Figure 9 is a cross-sectional view of the gas cylinder case;

Figure 10 is a cross-sectional view showing one of the hinge sections of the gas cylinder case;

Figure 11 is an enlarged view of one of the sections surrounded by 11;

12A and 12B are illustrations of an exemplary manner of lifting a box retaining section of a receiver mechanism to an evacuated position;

13A and 13B are views explaining an example of an embodiment of holding the gas cylinder by the receiver mechanism;

14A and 14B are views for explaining an exemplary manner of disengaging one of the receptacle mechanisms of the receiver mechanism from the gas cylinder;

Figure 15 is a view of one of the exemplary ways of disassembling the gas cylinder from the receiver mechanism;

16A and 16B are views for explaining an exemplary manner of assembling a recessed portion of one of the gas cylinder cases over a socket support section;

17A and 17B are views for explaining an example of a manner in which the socket portion of the gas cylinder box is mounted to the socket support section;

18A and 18B are views for explaining an example manner of inserting a hinge pin into an upper hinge portion of a hinge section; and

19A and 19B are views of an exemplary manner of interconnecting one of the hinge portion and the lower hinge portion of the hinge section via the hinge pin.

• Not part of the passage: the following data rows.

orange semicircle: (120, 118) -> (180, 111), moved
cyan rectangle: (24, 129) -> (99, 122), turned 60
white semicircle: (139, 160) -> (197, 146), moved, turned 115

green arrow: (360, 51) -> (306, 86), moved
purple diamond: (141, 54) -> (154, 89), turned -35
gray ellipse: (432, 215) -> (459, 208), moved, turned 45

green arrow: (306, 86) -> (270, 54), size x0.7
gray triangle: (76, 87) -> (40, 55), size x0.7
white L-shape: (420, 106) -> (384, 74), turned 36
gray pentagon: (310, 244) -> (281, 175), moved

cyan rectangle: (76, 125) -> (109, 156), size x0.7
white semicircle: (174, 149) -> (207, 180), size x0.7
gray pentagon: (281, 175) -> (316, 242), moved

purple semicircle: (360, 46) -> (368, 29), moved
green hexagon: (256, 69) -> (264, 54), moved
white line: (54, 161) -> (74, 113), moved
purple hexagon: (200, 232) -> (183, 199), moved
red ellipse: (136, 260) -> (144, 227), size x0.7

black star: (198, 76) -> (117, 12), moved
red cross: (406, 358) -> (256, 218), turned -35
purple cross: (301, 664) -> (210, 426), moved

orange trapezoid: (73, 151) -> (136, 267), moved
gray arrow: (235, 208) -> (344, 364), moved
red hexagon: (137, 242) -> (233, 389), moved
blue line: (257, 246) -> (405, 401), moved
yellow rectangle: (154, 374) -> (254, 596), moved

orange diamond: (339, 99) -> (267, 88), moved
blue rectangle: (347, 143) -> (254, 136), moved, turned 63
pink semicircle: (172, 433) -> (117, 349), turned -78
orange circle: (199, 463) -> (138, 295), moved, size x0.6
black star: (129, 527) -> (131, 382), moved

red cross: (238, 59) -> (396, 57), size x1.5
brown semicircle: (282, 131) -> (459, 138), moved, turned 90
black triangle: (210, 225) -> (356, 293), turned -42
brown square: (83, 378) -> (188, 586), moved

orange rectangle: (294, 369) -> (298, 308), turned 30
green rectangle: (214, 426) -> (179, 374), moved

twenty one. . . Oyster gas cylinder

26. . . Cylinder box

26c. . . Cylinder front wall section

27. . . Open section

28. . . The inner wall of the cylinder case

32. . . Bearing support section / shift valve unit

42. . . Bearing support section

56. . . Highlighting downwards

61. . . Mouth part

62. . . nozzle

65. . . Nozzle receiving portion

66. . . Inner O-ring

67. . . Outer O-ring

68. . . Flange receiving portion

69. . . Base

71. . . Nozzle support part

72. . . Flange

74. . . Top part

75. . . Outer peripheral wall

82. . . Joystick

128. . . Annular projection

170. . . Assembly recessed part

171. . . Inner peripheral wall section

171a. . . Assembling the distal end of the concave portion

Claims (3)

The utility model relates to a squat gas cylinder installation structure, which is characterized in that a sputum gas cylinder is stored in a cylinder box and the cylinder box is mounted on a cylinder mounting mechanism, and the 匣 gas cylinder installation structure is characterized in that the sputum gas cylinder is provided The socket portion is supported by the socket support section of the cylinder mounting mechanism; and the cylinder case is provided with a fitting recessed portion capable of receiving the socket support section; the inner peripheral wall portion of the fitting recessed portion is opposite to The socket supporting section is formed in a tapered shape by guiding the socket portion to the coaxial shape; the cylinder mounting mechanism includes a guiding groove disposed in a left side wall section and a right side wall section of the cylinder mounting mechanism a left sliding member guiding portion and a right sliding member guiding portion; the steel cylinder box includes a left sliding member and a right sliding member, and the like protrudes from a side of the left and right sides of the steel cylinder box, and is guided to be inserted The left sliding member guiding portion and the right sliding member guiding portion are disposed on the cylinder mounting mechanism, and the socket portion is directed toward the socket supporting portion Guide. The 气体 gas cylinder mounting structure of claim 1, wherein the cylinder mounting mechanism (25) further comprises: a cylinder mounting body (31); a cylinder holding rod (46) pivotally mounted to the cylinder The cylinder case is mounted on the body and is constantly pushed toward the cylinder case mounting body such that the cylinder case containing the gas cylinder is elastically abutted in the cylinder case Mounting body (31); and a baffle member (37) pivotally mounted to the cylinder mounting body and constantly being pushed to close the non-cylinder case when installed to the cylinder mounting mechanism The socket support section (42). The cartridge gas cylinder mounting structure of claim 2, further comprising an interlocking section (38) for interlocking the shutter member (37) with the cylinder holding rod (46).